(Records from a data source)

━━━

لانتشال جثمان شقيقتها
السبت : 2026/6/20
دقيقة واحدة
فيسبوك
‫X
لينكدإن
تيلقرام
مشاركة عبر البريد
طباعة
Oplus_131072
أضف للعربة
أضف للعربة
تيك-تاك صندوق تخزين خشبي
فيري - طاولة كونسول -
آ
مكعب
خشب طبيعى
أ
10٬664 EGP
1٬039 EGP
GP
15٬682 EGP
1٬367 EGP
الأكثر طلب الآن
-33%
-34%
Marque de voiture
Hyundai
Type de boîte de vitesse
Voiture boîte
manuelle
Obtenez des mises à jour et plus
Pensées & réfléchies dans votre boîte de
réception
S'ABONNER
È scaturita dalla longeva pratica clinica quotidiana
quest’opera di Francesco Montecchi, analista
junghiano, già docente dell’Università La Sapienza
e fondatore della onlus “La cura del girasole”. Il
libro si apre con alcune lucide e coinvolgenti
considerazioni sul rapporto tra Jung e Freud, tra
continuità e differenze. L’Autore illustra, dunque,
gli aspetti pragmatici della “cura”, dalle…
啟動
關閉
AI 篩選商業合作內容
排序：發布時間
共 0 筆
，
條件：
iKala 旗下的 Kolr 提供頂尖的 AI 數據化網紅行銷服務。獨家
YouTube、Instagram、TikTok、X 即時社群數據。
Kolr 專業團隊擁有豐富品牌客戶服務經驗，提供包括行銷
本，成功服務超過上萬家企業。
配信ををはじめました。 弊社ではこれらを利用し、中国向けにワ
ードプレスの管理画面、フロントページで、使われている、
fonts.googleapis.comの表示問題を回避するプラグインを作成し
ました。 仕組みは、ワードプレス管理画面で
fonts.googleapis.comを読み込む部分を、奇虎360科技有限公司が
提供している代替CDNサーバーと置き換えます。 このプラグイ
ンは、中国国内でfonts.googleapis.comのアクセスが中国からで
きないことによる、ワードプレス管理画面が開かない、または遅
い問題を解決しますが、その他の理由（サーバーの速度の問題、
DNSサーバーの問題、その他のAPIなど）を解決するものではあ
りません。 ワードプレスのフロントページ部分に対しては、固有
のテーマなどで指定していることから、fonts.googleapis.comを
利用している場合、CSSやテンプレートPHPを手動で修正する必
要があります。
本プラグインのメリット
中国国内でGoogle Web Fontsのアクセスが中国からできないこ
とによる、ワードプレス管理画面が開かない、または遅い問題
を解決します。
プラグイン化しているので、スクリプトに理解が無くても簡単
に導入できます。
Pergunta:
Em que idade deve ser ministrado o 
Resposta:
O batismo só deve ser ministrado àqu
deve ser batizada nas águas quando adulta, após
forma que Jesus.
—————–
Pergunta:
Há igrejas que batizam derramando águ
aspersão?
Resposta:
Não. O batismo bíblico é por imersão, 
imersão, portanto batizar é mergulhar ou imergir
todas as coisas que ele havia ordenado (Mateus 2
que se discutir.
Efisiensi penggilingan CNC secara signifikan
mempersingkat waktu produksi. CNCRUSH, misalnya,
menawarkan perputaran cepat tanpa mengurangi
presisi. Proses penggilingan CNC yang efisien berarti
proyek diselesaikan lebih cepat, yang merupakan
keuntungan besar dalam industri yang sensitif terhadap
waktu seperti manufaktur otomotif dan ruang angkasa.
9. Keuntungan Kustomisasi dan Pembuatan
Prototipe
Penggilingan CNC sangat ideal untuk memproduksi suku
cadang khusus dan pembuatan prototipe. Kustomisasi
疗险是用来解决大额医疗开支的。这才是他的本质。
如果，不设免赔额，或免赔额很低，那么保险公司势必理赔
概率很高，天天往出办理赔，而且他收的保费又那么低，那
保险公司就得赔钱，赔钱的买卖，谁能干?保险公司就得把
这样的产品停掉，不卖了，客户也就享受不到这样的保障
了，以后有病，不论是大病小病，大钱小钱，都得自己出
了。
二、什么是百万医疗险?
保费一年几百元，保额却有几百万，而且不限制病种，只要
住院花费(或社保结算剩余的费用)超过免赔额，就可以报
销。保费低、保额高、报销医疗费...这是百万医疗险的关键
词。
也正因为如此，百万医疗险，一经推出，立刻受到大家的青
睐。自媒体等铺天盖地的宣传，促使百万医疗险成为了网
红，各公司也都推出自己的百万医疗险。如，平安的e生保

━━━

### WORK TASK
Starting from the line that contains "概率很高，天天往出办理赔，而且他收的保费又那么低，那", reproduce each line of the data exactly through the last one.

### ANSWER SPACE
概率很高，天天往出办理赔，而且他收的保费又那么低，那
保险公司就得赔钱，赔钱的买卖，谁能干?保险公司就得把
这样的产品停掉，不卖了，客户也就享受不到这样的保障
了，以后有病，不论是大病小病，大钱小钱，都得自己出
了。
二、什么是百万医疗险?
保费一年几百元，保额却有几百万，而且不限制病种，只要
住院花费(或社保结算剩余的费用)超过免赔额，就可以报
销。保费低、保额高、报销医疗费...这是百万医疗险的关键
词。
也正因为如此，百万医疗险，一经推出，立刻受到大家的青
睐。自媒体等铺天盖地的宣传，促使百万医疗险成为了网
红，各公司也都推出自己的百万医疗险。如，平安的e生保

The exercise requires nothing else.